Work to complete -> Write out the entries below exactly, from the first line to the one with "an granitu. Gnomon, róża wiatrów, pierścień", both ends included.

[[ Task inputs open ]]

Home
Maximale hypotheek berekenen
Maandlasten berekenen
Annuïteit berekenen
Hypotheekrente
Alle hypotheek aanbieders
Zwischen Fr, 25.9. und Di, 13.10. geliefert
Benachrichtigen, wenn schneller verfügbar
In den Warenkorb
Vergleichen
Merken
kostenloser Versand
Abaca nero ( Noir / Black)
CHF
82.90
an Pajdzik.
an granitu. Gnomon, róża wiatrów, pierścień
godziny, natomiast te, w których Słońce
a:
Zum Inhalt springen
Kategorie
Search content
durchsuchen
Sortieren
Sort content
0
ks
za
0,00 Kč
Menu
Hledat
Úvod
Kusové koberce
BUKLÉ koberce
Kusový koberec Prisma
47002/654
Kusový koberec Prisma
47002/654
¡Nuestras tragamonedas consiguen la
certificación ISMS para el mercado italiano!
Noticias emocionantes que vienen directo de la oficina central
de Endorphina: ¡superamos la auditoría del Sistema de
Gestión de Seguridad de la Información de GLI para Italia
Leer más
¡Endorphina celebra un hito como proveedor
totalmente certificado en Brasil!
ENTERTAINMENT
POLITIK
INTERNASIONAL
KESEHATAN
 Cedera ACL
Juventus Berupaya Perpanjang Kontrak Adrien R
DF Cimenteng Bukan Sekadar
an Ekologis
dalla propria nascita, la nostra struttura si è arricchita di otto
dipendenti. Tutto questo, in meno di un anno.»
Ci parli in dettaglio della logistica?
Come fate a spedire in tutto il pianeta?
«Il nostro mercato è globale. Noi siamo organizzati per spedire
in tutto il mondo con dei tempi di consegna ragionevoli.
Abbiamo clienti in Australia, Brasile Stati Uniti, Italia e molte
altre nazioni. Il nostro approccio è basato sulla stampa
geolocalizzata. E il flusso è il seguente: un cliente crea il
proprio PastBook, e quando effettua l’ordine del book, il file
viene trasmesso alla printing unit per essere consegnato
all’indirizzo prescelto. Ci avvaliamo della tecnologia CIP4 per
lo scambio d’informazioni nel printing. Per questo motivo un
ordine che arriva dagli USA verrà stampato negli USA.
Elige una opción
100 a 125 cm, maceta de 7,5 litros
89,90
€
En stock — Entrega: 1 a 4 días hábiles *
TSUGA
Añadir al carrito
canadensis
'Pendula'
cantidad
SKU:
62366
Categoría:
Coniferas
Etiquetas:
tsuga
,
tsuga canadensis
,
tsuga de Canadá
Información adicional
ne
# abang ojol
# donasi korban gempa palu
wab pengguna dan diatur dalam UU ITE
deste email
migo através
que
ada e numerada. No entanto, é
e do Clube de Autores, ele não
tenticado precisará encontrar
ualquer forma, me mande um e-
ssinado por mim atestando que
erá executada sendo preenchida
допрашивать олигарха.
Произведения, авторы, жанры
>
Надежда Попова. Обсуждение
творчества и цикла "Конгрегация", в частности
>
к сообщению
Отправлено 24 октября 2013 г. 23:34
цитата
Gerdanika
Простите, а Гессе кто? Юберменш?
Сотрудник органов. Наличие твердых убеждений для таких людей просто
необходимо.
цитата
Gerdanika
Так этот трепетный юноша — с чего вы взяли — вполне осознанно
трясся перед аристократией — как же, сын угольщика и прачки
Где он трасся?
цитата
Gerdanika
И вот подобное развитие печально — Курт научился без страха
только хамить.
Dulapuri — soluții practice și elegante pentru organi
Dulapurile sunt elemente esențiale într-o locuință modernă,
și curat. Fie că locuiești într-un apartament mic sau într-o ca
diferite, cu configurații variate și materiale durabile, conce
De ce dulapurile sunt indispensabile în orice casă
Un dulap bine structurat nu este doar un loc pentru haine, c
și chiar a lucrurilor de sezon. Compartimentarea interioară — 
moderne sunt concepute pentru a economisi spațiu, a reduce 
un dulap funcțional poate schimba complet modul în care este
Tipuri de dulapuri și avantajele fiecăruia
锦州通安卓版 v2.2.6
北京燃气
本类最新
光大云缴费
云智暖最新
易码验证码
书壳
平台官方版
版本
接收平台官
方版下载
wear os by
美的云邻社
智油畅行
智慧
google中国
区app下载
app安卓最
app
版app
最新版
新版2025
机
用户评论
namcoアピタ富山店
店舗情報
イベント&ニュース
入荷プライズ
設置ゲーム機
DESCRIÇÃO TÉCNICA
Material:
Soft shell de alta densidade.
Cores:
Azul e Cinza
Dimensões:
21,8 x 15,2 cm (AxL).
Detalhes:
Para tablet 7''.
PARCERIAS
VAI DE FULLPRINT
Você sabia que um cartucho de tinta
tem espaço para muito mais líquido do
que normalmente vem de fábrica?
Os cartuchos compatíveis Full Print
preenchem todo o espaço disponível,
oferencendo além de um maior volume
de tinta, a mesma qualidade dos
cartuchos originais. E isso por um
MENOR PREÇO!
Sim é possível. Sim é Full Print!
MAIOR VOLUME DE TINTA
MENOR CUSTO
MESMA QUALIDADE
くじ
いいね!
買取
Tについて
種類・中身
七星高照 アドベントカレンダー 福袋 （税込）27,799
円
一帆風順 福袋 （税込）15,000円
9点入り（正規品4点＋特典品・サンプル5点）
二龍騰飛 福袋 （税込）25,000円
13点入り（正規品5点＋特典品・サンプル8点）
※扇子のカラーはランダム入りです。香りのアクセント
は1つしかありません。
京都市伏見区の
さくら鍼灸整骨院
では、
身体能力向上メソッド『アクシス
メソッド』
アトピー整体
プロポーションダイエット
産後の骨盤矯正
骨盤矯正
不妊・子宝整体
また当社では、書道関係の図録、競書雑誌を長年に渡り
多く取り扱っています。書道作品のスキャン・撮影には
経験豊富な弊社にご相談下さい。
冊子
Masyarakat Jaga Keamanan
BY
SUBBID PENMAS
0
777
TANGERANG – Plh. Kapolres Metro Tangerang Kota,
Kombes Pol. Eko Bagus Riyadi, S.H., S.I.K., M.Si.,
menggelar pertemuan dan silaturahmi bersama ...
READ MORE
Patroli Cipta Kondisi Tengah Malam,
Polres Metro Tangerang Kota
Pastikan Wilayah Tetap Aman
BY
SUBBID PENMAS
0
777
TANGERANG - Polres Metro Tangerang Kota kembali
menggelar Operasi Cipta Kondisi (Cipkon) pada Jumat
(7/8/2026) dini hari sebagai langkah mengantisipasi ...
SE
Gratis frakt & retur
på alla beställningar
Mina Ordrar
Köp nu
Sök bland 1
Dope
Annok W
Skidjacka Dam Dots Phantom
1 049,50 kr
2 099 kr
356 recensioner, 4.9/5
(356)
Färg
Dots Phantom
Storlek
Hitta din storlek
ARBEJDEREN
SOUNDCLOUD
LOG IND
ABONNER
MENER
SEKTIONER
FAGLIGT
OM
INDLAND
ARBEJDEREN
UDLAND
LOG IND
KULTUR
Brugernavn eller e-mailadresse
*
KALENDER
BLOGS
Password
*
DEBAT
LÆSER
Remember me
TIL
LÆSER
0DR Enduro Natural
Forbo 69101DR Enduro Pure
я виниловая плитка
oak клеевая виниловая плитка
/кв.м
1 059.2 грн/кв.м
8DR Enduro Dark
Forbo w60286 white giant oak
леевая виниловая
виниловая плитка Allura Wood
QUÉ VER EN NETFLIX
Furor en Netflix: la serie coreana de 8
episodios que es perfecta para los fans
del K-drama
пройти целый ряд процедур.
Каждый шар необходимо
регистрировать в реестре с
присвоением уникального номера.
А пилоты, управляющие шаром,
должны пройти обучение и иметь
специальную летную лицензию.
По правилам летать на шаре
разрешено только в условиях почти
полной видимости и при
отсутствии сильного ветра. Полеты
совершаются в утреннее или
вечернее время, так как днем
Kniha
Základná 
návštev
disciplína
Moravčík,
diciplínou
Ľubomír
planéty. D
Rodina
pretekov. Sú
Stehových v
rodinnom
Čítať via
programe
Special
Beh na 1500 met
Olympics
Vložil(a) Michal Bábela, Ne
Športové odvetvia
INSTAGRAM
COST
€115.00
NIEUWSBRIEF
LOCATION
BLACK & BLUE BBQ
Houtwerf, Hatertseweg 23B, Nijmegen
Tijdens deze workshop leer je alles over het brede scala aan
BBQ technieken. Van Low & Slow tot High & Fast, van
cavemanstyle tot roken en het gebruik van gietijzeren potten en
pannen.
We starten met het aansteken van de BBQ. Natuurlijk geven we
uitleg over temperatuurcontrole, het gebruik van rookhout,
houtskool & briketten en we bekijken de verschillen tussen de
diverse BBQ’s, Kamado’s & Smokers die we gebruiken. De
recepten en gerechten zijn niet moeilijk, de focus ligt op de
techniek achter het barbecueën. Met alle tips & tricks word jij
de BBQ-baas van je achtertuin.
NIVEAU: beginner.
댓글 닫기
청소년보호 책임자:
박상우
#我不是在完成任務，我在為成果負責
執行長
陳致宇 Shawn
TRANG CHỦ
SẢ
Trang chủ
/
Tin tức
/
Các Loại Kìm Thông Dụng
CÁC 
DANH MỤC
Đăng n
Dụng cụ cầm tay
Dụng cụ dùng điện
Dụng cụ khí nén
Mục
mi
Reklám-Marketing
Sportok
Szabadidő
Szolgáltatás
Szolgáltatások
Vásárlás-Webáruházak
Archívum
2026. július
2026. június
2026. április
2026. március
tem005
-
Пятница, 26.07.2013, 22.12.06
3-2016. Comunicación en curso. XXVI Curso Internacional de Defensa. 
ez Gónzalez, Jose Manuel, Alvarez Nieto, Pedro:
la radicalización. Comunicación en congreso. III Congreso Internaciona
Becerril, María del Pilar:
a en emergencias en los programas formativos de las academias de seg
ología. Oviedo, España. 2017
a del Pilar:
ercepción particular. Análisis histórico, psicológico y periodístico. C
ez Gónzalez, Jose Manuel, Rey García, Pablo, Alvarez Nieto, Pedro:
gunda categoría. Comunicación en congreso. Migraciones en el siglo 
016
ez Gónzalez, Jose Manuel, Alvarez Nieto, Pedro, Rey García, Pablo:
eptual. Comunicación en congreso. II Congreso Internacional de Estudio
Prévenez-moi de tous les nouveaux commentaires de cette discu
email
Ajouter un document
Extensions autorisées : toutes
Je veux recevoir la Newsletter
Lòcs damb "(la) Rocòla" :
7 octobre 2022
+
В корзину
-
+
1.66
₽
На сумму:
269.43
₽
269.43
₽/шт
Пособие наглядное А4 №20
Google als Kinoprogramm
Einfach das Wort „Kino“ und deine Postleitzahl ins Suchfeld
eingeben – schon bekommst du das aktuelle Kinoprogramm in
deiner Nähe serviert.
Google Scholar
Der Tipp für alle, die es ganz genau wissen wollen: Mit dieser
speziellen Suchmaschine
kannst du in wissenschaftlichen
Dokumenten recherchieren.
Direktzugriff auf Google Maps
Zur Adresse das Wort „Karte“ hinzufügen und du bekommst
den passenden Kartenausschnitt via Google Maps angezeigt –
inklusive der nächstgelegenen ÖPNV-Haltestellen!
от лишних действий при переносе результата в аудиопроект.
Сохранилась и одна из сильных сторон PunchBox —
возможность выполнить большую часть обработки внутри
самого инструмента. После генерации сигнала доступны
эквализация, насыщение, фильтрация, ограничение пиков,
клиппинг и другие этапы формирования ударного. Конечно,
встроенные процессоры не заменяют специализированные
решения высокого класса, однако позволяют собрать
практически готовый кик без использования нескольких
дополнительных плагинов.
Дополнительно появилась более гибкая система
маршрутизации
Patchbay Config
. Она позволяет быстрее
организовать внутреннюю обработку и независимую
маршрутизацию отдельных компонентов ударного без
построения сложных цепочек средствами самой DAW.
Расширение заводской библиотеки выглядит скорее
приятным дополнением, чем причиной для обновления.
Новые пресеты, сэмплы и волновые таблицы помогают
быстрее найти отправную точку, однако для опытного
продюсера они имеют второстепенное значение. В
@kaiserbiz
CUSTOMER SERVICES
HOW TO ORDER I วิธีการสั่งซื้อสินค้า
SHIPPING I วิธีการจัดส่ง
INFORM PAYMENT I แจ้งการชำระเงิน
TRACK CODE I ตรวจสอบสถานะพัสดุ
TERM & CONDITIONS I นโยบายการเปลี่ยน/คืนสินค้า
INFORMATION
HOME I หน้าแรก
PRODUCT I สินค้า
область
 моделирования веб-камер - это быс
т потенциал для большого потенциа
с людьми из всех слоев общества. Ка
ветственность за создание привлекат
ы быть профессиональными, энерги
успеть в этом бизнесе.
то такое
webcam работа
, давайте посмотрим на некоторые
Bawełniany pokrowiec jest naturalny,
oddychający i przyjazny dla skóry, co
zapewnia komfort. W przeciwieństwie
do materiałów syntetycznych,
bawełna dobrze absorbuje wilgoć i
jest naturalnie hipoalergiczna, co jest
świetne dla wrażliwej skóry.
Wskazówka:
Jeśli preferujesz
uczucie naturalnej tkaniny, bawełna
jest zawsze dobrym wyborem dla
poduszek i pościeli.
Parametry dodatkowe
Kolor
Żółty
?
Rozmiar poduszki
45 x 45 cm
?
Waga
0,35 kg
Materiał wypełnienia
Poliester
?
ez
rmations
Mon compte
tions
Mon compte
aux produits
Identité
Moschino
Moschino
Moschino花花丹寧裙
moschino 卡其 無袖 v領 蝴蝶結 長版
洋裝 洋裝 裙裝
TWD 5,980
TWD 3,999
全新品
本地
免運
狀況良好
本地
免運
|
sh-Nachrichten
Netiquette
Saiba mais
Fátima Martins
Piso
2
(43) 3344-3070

[[ Task inputs closed ]]

Exercise result ->
Home
Maximale hypotheek berekenen
Maandlasten berekenen
Annuïteit berekenen
Hypotheekrente
Alle hypotheek aanbieders
Zwischen Fr, 25.9. und Di, 13.10. geliefert
Benachrichtigen, wenn schneller verfügbar
In den Warenkorb
Vergleichen
Merken
kostenloser Versand
Abaca nero ( Noir / Black)
CHF
82.90
an Pajdzik.
an granitu. Gnomon, róża wiatrów, pierścień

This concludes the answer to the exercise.